Similarity of "123" and "123" is 100.00%
Similarity of "123" and "1234" is 85.71%
Similarity of "0123" and "123" is 85.71%
Similarity of "a" and "aa" is 66.67%
Similarity of "aa" and "a" is 66.67%
Similarity of "aaaaaaa" and "aaaaaa" is 92.31%
Similarity of "aaaaaa" and "aaaaaaa" is 92.31%
Similarity of "aircon" and "conair" is 91.67%
Similarity of "spit" and "pits" is 87.50%
Similarity of "pits" and "spit" is 87.50%
Similarity of "spits" and "pits" is 88.89%
Similarity of "pits" and "spits" is 88.89%

Answer 4

Sorting the words and finding Levenshtein would give a 100% match for your example but it would also give a 100% match for, for e.g.

CONAIR
RCIAON

which might not be what you want.

The other way to define similarity would be to find out common substrings for 2 strings. You can create a Suffix Tree and find out all common substrings and try to determine how similar they are. So for your e.g. the suffix tree would give common substrings as CON & AIR which covers the whole word (for your 2 strings) and thus concluding them as similar.

Answer 5

Theoretically, the approach you are using is correct for the problem that you are trying to solve. But Levenstein would consider only the individual characters the two sets.

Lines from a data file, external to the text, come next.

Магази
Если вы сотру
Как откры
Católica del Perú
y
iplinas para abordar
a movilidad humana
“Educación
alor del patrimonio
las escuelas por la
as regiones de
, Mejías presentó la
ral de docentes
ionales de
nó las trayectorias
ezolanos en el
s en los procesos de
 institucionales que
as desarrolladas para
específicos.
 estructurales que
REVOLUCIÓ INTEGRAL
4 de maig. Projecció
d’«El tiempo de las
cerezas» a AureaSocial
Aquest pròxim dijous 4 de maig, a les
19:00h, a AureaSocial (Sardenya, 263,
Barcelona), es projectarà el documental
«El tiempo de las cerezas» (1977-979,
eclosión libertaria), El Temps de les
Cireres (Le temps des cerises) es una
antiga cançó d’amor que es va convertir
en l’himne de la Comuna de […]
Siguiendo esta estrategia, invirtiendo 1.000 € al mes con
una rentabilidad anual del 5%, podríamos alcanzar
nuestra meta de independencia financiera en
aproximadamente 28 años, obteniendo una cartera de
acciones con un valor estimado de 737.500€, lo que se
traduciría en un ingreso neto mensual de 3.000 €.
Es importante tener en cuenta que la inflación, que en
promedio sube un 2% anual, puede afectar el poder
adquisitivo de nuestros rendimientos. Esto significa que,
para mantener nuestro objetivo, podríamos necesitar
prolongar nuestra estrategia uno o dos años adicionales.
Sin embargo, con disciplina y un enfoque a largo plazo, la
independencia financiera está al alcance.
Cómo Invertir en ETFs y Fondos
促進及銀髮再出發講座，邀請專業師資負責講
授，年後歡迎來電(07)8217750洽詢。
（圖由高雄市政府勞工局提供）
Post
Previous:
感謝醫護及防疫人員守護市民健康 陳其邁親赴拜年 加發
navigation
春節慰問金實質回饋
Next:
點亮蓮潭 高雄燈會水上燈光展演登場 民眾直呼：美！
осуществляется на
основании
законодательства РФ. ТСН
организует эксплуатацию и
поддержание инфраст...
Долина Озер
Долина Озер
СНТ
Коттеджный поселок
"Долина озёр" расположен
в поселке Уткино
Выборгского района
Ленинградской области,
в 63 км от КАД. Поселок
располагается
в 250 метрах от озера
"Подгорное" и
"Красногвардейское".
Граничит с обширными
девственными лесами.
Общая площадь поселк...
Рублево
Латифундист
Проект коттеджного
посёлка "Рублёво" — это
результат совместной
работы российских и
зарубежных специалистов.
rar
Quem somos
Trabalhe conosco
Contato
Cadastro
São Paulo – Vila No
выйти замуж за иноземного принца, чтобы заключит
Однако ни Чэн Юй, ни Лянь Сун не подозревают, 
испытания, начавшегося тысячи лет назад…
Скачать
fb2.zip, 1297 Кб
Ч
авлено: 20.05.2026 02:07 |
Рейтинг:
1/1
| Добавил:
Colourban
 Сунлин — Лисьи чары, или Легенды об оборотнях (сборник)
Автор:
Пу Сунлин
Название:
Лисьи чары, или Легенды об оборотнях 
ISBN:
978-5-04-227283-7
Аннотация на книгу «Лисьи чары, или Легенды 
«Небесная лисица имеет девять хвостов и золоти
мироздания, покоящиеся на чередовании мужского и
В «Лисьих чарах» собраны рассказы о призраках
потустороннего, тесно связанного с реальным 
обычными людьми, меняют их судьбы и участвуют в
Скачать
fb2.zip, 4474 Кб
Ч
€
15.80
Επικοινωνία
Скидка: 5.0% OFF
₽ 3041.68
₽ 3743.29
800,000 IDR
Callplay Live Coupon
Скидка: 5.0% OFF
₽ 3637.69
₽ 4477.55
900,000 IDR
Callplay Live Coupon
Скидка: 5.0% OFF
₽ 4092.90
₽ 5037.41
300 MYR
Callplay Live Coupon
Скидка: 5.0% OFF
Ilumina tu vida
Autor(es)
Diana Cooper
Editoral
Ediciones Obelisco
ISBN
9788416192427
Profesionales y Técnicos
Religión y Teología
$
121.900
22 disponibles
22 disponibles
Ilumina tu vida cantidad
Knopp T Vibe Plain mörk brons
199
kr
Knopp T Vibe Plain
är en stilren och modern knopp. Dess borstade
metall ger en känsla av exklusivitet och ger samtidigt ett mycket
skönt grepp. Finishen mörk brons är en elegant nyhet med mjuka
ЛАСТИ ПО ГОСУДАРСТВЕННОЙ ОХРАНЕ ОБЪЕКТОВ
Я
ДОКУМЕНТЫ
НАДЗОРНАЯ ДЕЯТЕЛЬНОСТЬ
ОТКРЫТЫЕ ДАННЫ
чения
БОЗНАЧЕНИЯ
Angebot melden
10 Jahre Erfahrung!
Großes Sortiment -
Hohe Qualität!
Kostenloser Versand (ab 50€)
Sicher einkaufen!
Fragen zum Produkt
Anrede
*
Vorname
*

The string similarity could also be found using Longest Common Subsequence method and then you can see Levenstein on rest of the unmatched.

In case you want to do a clustered approach, the following answer seems to have some details, but obviously it is more difficult to implement.

Answer 6

It sounds like you may want to try doing Levenshtein distance using syllables or phonemes instead of letters.

Answer 7

I would divide the term into unigrams, bigrams and trigrams, then calculate cosine similarity.